CVE-2026-44577: Next.js: Denial of Service in the Image Optimization API
Next.js is a React framework for building full-stack web applications. From 10.0.0 to before 15.5.16 and 16.2.5, when self-hosting Next.js with the default image loader, the Image Optimization API fetches local images entirely into memory without enforcing a maximum size limit. An attacker could cause out-of-memory conditions by requesting large local assets from the /_next/image endpoint that match the images.localPatterns configuration (by default, all patterns are allowed). This vulnerability is fixed in 15.5.16 and 16.2.5.

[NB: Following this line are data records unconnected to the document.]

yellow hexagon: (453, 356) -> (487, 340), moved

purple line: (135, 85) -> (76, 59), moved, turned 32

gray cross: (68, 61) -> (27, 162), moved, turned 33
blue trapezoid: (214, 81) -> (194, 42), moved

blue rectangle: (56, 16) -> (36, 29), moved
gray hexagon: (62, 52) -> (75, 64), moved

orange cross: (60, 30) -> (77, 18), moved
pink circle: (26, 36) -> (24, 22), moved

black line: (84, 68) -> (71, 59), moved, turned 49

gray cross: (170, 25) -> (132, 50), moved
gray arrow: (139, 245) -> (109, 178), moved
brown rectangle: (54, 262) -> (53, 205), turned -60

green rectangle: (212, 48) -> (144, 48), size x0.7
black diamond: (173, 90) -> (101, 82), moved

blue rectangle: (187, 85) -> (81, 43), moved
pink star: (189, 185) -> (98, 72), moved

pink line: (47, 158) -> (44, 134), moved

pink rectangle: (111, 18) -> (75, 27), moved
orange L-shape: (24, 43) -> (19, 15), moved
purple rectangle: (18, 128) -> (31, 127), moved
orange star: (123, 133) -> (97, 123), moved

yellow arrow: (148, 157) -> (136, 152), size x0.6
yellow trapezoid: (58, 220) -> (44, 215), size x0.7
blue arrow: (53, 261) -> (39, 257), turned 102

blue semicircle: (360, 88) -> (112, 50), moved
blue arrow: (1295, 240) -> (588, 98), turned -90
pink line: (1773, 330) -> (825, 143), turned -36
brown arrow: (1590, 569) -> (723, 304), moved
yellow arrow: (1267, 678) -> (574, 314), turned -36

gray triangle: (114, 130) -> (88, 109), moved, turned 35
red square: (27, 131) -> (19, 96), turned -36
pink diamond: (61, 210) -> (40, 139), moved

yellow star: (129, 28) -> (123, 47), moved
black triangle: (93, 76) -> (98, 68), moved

Security readout for executives and security teams
Plain-English summary
This issue can let an unauthenticated internet user exhaust memory on affected self-hosted Next.js applications. The impact is availability: the site or service may slow down or crash. Sources identify fixed Next.js versions, but do not state active exploitation.
Executive priority
Prioritize remediation for public self-hosted Next.js services because exploitation could cause outages without authentication. Treat this as an availability risk, not a confirmed breach indicator.
Technical view
Affected self-hosted Next.js versions fetch eligible local images through the default Image Optimization API without a maximum size limit. Requests to /_next/image for large local assets matching images.localPatterns can trigger out-of-memory conditions. The CVSS 3.1 score is 7.5, with network attack vector and high availability impact.
Likely exposure
Exposure is most likely in self-hosted Next.js applications running versions >=10.0.0 and <15.5.16, or >=16.0.0 and <16.2.5, using the default image loader and reachable Image Optimization API.
Exploitation context
The source bundle marks KEV as false and provides no cited evidence of active exploitation. The issue is remotely reachable, requires no authentication or user interaction, and targets service availability rather than data confidentiality or integrity.
Researcher notes
Evidence is strong for affected versions, root cause, endpoint, and fixed releases. Evidence is incomplete for exploitation in the wild and for formal mitigations beyond upgrading. Avoid assuming Vercel-hosted exposure unless vendor guidance says so.
Mitigation direction
Upgrade affected Next.js 15.x deployments to 15.5.16 or later.
Upgrade affected Next.js 16.x deployments to 16.2.5 or later.
Inventory self-hosted Next.js applications using the default image loader.
Review Vercel and Red Hat advisories for package-specific guidance.
Check vendor guidance before applying temporary configuration workarounds.
Validation and detection
Confirm each application’s installed Next.js version.
Confirm whether the deployment is self-hosted.
Review Next.js image loader configuration for default loader usage.
Check whether /_next/image is internet reachable.
Verify remediation by confirming patched versions in build artifacts.
Generated from the cited source records. This long-tail analysis has not been individually reviewed by a named human.
Potential ATT&CK relevance
Conservative CVE-to-ATT&CK context
These mappings and lookup hints may be relevant to the vulnerability behavior, CWE, affected product, or exposure path. Glexia-inferred context is not an official MITRE, ATT&CK, CWE, or CVE Program mapping.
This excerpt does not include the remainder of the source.